Rubie avait hésité un instant à rejoindre le théâtre, puisque sa cheville ne lui faisait plus mal, mais la simple idée de danser encore parmi ces petites plumes blanches l’avait ravisée. Au lieu de cela, elle était partie se reposer dans sa chambre, un repos qu’elle jugeait bien mérité.

Lorsque Salomé entra dans la chambre et la vit, elle ne s’imagina pas une seconde l’ampleur des périples qu’elle avait pu traverser. Rubie lui raconta, non sans ponctuer ses phrases de quelques commentaires, et Salomé rit de ses mésaventures.

- Et donc, ce Marco, ce n’est qu’un ami…

- Tu ne vas pas t’y mettre, Nala m’a déjà bien assez pris la tête comme ça.

- Comme tu veux, déclara-t-elle tout en s’allongeant sur le lit. Dans ce cas, parle-moi du Continent.

Rubie manqua de s’étouffer avec sa propre salive. Ici, le Continent n’était pas un sujet abordable. Elle en parlait si peu qu’elle avait presque oublié ne pas être la seule à le connaitre.

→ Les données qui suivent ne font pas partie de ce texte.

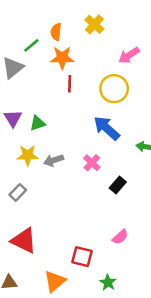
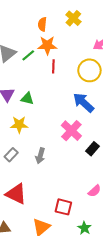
green line: (31, 45) -> (28, 55), moved
green triangle: (38, 123) -> (27, 99), turned 32
gray arrow: (54, 160) -> (40, 156), moved, turned -56
pink cross: (92, 163) -> (71, 131), size x1.5

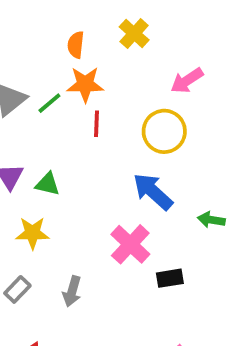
black rectangle: (92, 149) -> (170, 278), turned 40

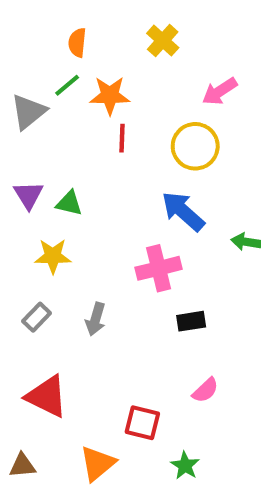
orange semicircle: (76, 45) -> (77, 43), moved
green line: (49, 103) -> (67, 85), moved
pink cross: (130, 244) -> (159, 268), turned 33
black rectangle: (170, 278) -> (191, 321), moved

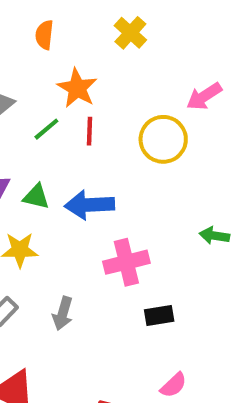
green line: (67, 85) -> (46, 129), moved
pink arrow: (220, 91) -> (204, 96), moved
orange star: (110, 95) -> (77, 88), turned 30
blue arrow: (183, 211) -> (89, 205), moved, turned -45

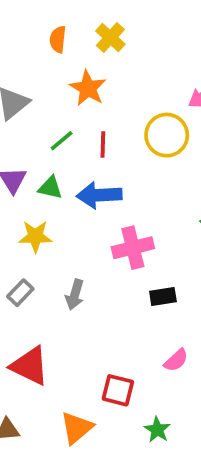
yellow cross: (130, 33) -> (110, 38), moved
green line: (46, 129) -> (62, 141), moved
red line: (89, 131) -> (103, 144), moved

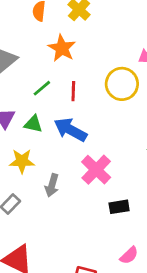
blue arrow: (99, 195) -> (70, 130), turned 32
pink cross: (133, 248) -> (96, 170), turned -32
gray arrow: (75, 295) -> (52, 185), moved

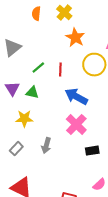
orange star: (62, 48) -> (75, 38), moved
blue arrow: (70, 130) -> (76, 97), moved
gray arrow: (52, 185) -> (46, 146), moved

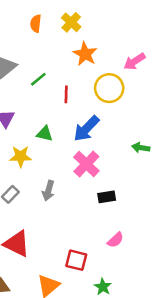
green line: (38, 68) -> (38, 79), moved
green triangle: (32, 93) -> (45, 134), moved
blue arrow: (76, 97) -> (86, 129), turned -75

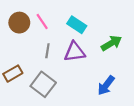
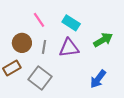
brown circle: (19, 23) -> (22, 43), moved

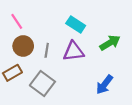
pink line: (39, 20) -> (17, 21), moved

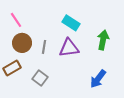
green arrow: (110, 43) -> (103, 40), turned -48
gray square: (42, 83) -> (40, 78), size x0.7

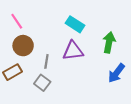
gray line: (44, 47) -> (46, 61), moved
blue arrow: (98, 79) -> (116, 73), moved

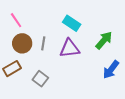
green arrow: (109, 42) -> (104, 40), turned 30
gray line: (46, 61) -> (43, 43), moved

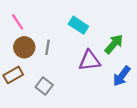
purple triangle: (70, 48) -> (90, 61), moved

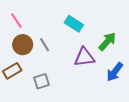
gray line: (47, 47) -> (45, 45), turned -40
gray square: (44, 86) -> (41, 81), turned 35

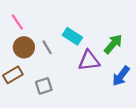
cyan rectangle: (74, 24) -> (72, 36), moved

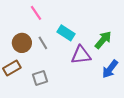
pink line: (17, 22) -> (36, 13), moved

- Qu’est-ce que tu veux que je te raconte ?

- Tout. Tout ce qui peut être intéressant à raconter.

Elle s’était installée telle une enfant qui attendait sagement qu’on lui conte une histoire avant l’heure du couché.

- Eh bien, commença Rubie, je vivais dans un petit appartement avec mon frère ainé. Je n’ai jamais connu mon père et ma mère est décédée le jour de ma naissance.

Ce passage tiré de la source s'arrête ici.